Last month I attended some sessions of Philly ETE, and I took a bunch of notes from this talk and have procrastinated about putting them into post-form. Videos from the conference are available to attendees now, and will be public online in a few months, but this talk is up online as performed at different conferences if you’re very curious. No guarantees of which version you’re getting though 🙂
This talk was provocatively titled (pointing out how technical debt often isn’t prioritized), with some coverage of techniques and approaches recommended by the speaker, Adam Tornhill. Tornhill has a couple books and a company that does this work, so it seems like reading the books is a natural follow-on for being intrigued by the talk.
- CodeScene (basically, all this analysis as a product.
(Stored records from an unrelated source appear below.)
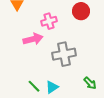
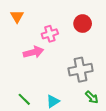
gray cross: (64, 54) -> (81, 70), moved
green line: (34, 86) -> (24, 99), moved

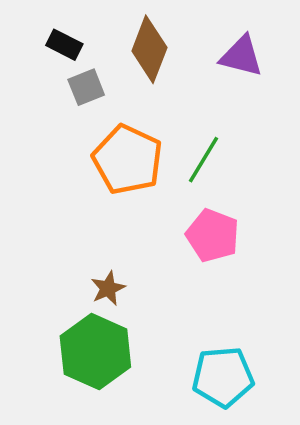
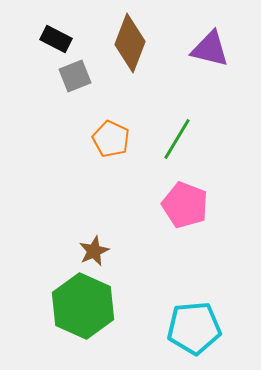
orange pentagon: (128, 160) -> (111, 139), size x0.6

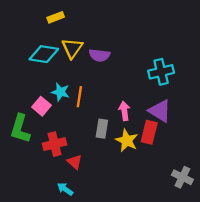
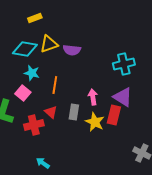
yellow triangle: (72, 48) -> (49, 44), turned 36
cyan star: (60, 92) -> (32, 73), moved
red triangle: (75, 162) -> (51, 112), moved

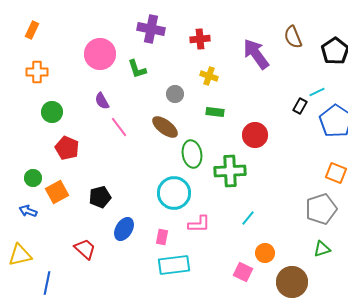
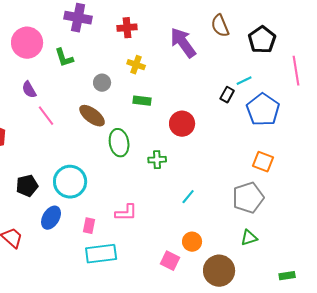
green cross: (230, 171) -> (157, 160), size x0.6
cyan circle: (174, 193) -> (70, 182), moved
cyan line: (248, 218) -> (188, 197), moved

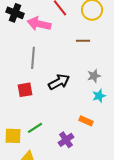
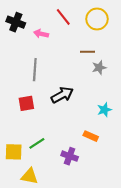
pink arrow: (39, 24) -> (41, 34), size x0.6
gray star: (94, 76) -> (99, 68), moved
purple cross: (66, 140) -> (70, 156), turned -35

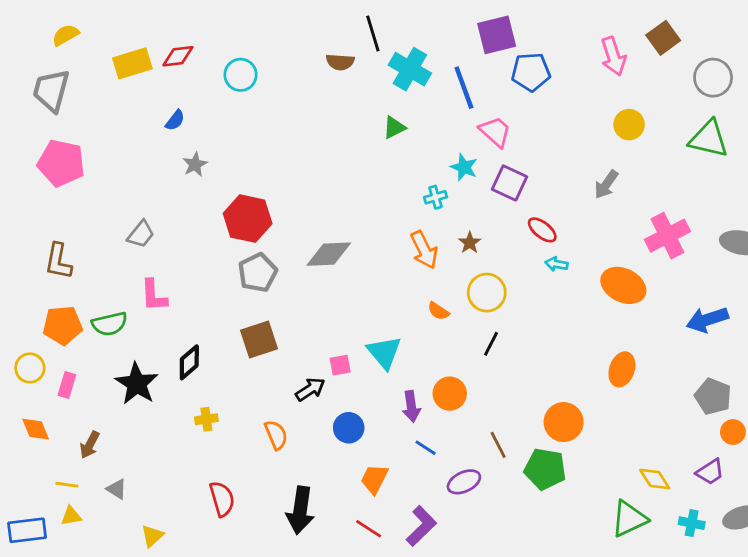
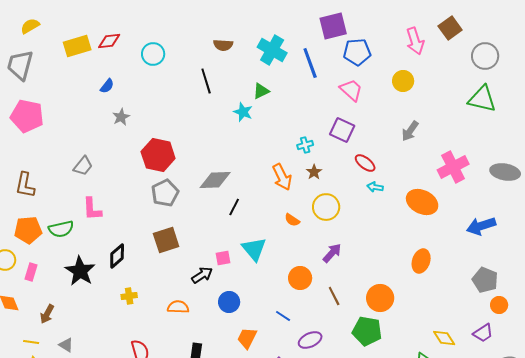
black line: (373, 34) -> (206, 81), moved
yellow circle: (629, 125) -> (403, 81), moved
pink trapezoid: (495, 132) -> (351, 90), moved
cyan star: (464, 167) -> (243, 112), moved
cyan cross: (435, 197) -> (305, 145), moved
black line: (491, 344) -> (234, 207), moved
purple arrow: (411, 406) -> (332, 253), moved, turned -130
orange semicircle: (276, 435) -> (178, 307), turned -65
brown line: (498, 445) -> (334, 296), moved

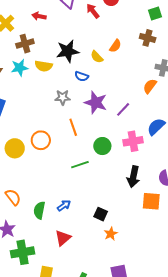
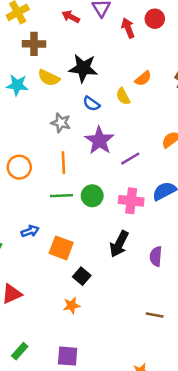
red arrow: (39, 16) -> (71, 17), moved
yellow semicircle: (97, 57) -> (123, 96), moved
cyan star: (20, 68) -> (17, 85), moved
green line: (80, 165) -> (62, 196), moved
orange square: (151, 201) -> (61, 248), moved
blue arrow: (64, 206) -> (30, 231), moved
black square: (101, 214) -> (82, 276), moved

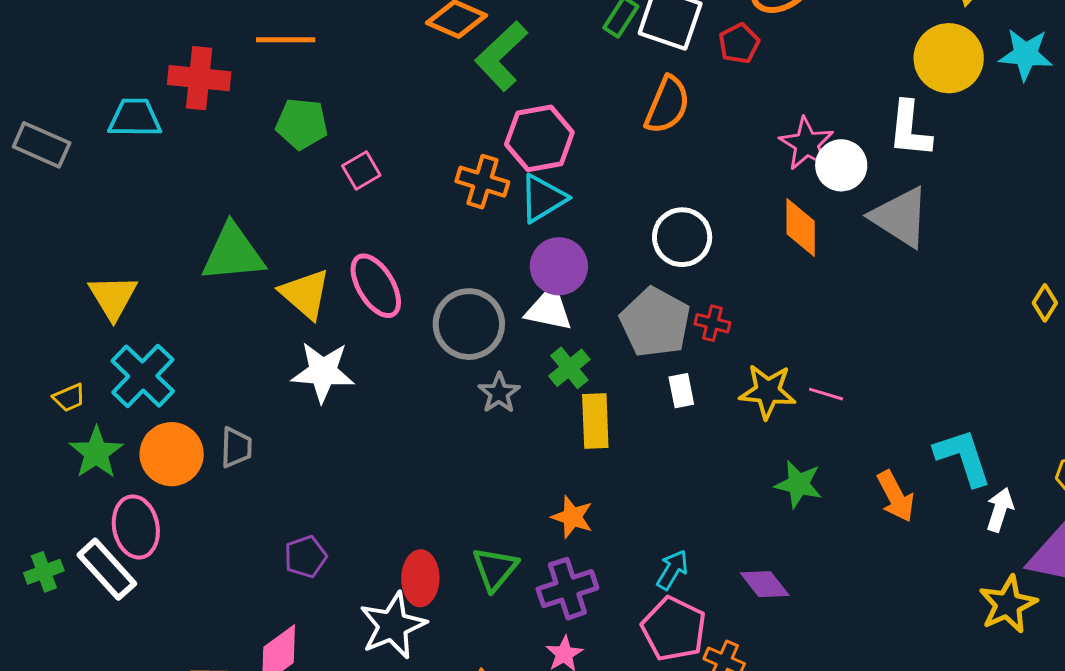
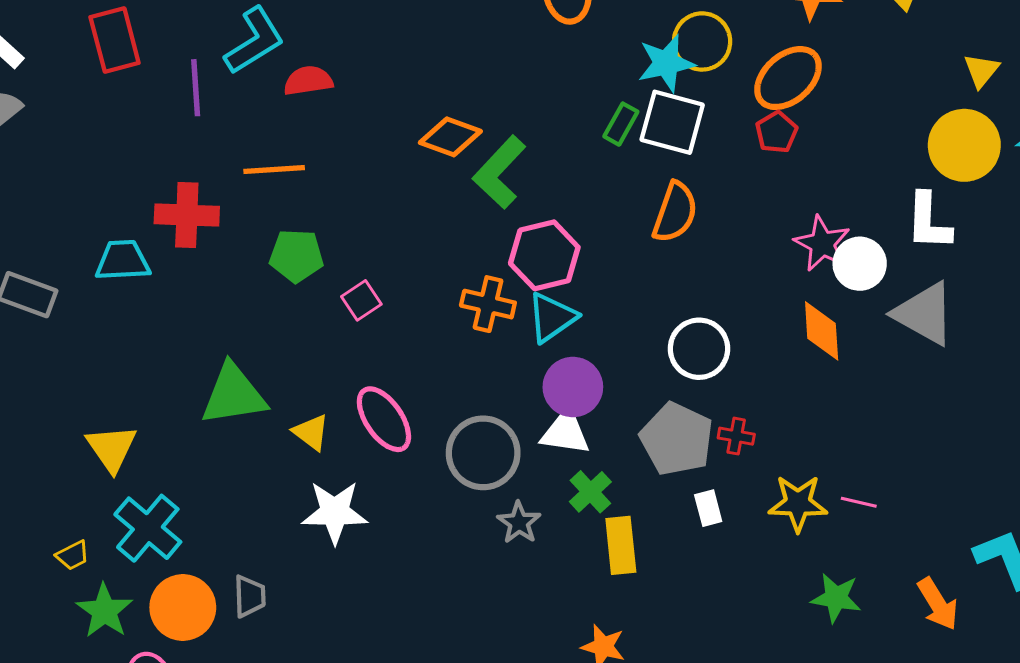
red pentagon: (739, 43) -> (776, 132), moved
yellow triangle: (305, 294) -> (311, 432), size x0.7

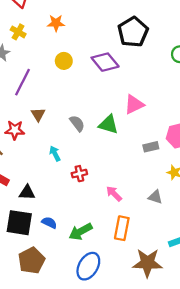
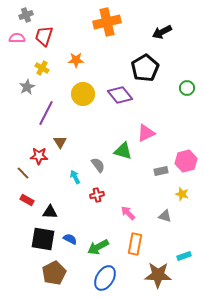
yellow circle: (64, 61) -> (83, 94), size x1.5
gray semicircle: (77, 123) -> (98, 165), moved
Sounds similar, but different approach, to Code Climate’s quality analysis)
“Reducing” technical debt is like jumping from a better floor
In opening the talk, Tornhill used an analogy to take issue with the common refactoring tactic of “make less code” saying (paraphrasing from my notes notes): Reducing from 7000 LoC to 5000 LoC; it’s like jumping from the 5th instead of the 7th floor (i.e. still bad). Some interesting points here were:
- What behavior do we reinforce by quantifying technical debt?
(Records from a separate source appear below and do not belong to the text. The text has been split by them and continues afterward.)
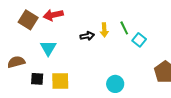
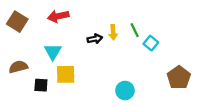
brown square: (28, 20) -> (17, 22), moved
yellow square: (60, 81) -> (66, 74), moved

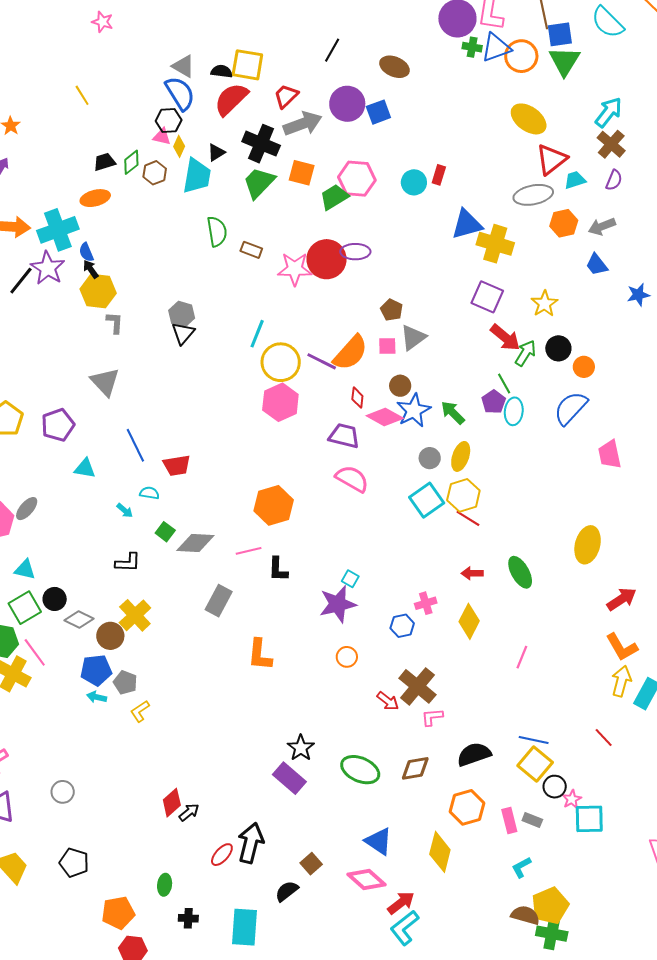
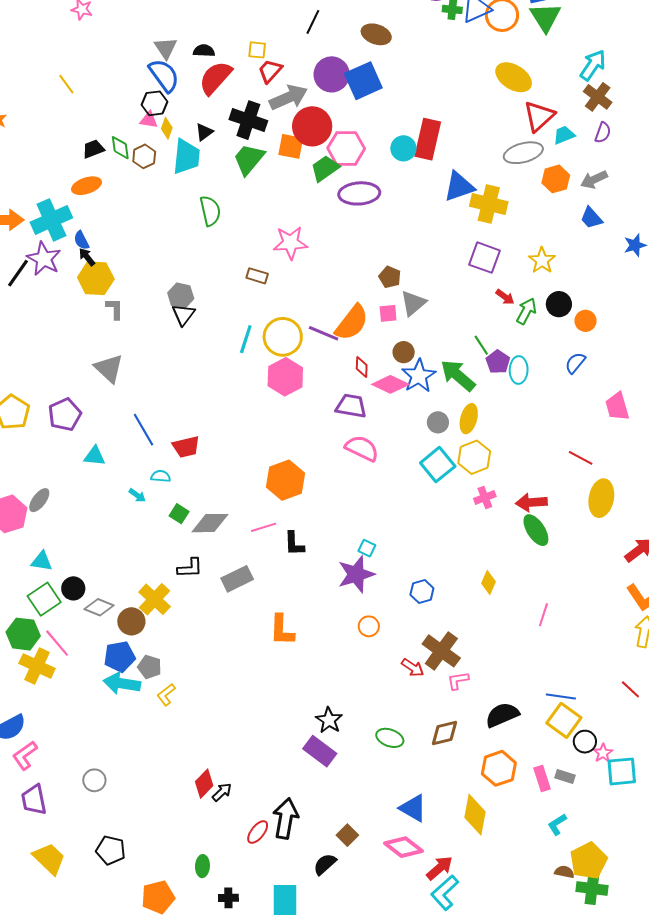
yellow square: (247, 65) -> (257, 50), moved, size x0.6
gray triangle: (183, 66) -> (166, 48), turned 30
blue square: (378, 112) -> (363, 81), size x1.5
green diamond: (131, 162) -> (120, 148), turned -55
red rectangle: (439, 175) -> (428, 139), size x2.0
brown rectangle: (251, 250) -> (257, 276), moved
purple ellipse: (355, 252) -> (359, 193), moved, size x1.4
red circle: (327, 259) -> (312, 126), moved
cyan line: (257, 334) -> (246, 339), moved
red arrow: (505, 337) -> (505, 297), size x0.6
green line: (504, 384) -> (481, 345), moved
blue semicircle: (571, 408) -> (575, 363), size x0.6
green arrow: (453, 413) -> (458, 375), size x1.4
red line: (468, 518) -> (581, 458), moved
black L-shape: (128, 562) -> (190, 568), moved
red arrow: (472, 573) -> (531, 502), moved, size x1.4
gray rectangle: (219, 601) -> (237, 579), turned 40
pink cross: (426, 603) -> (485, 497), moved
yellow diamond: (469, 621) -> (488, 583), size x0.7
cyan arrow: (97, 697) -> (122, 683), size x1.8
green ellipse: (360, 770) -> (390, 738), size x0.7
brown semicircle: (525, 915) -> (564, 872), size x0.7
Like many “manage to the metric” issues, if you approach technical debt from purely a quantitative approach, it will be inefficiently done (see point three).
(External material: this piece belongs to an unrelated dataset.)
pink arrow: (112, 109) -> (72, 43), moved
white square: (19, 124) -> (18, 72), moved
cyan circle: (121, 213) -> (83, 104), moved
- Quantifying technical debt isn’t generally actionable
Later in the talk, this point is clarified or possibly nullified — Tornhill shows some techniques that do examine the code, and does talk a bit about code analysis
- Technical debt is invisible in the code — remediation cost
You can’t generally see technical debt, because the cost of it also includes the cost it would take to fix it (why it doesn’t get fixed)
Tornhill referenced a paper that, to me, sounded like it forms the basis of most of his work: Fenton’s Software measurement paper.
Tornhill talked about looking for symptoms of low code health, including: low cohesion, deeply nested logic, bumpy roads, primitive obsession, excess function arguments… a blog post on the Codescene product site talks about the “Code Health” concept in the context of how it elevates that data: codescene.com/blog/measure-health-of-your-codebase
If we find a large area of code, how do we decide what to work on? Tornhill describes using “software design x-rays” (book reference for sure). In the example in the talk I saw, it was a section of 500 lines of code, which is far less than the larger component’s 20k lines, and of course, far more approachable than refactoring the whole codebase.
One of the motivators behind using hotspots is “You don’t have to fix all technical debt.” You optimize improvements in the beginning, and then there should be a long tail, because the hairiest things to tackle have been covered.
The idea is to find parts of the code that are complex, and have been touched often. If you don’t touch it often, why would it be a priority to fix that area?
Quote: “Your best bug fix is time” — code that hasn’t been modified is likely to be bug-free (from the Software Design X-Rays book)
Technical debt that wasn’t; or: turns out, people write software
One definition of legacy code is “code lacking in quality”. Another is “that we didn’t write ourselves”. Tornhill told a story of looking at code complexity for a project he’d been told was very complicated. By using “behavioral code analysis” aka, using the git history, it showed that the work was largely done by people who were no longer working on the project. This is valuable information for ex. a manager to keep track of to mitigate offboarding risk.
knowledge loss + relevance (hotspot) + impact (complexity)
[note from current Pam reading the notes: this formula doesn’t have a = so I am unsure it is written correctly]
We overestimate complexity of unfamiliar code; conversely we underestimate complexity of familiar code. Get objective data on the codebase to make more informed decisions!
Tornhill started working in this field10+ years ago, without much tooling around it. Now there is!
- Codescene — product
- Track functions with git!
git log -L ::file
Git then traces the evolution of that function
Discussing static analysis, one problem with static analysis is it doesn’t take time into context — it is a low-level feedback loop during development. Need another set of techniques to analyze and prioritize tech debt
Relationship between test coverage and hotspots: Tend to find that test coverage is already a good sign; but some of the worst technical debt can be in the test code. Opinion: create a mental divide between application and test code.
I was really into this talk and it was a fantastic pitch to get me to buy the book (which I will … when I finish one or two of the current technical books I’m reading. oops.). Even then, I would like to see what happens if I ran some of the open source tooling against ex. work projects … I would also suggest if you read through these notes and use VS Code, the Git Lens extension is glorious as far as navigating around a file and being able to easily access git history (when did this change?) within your editor.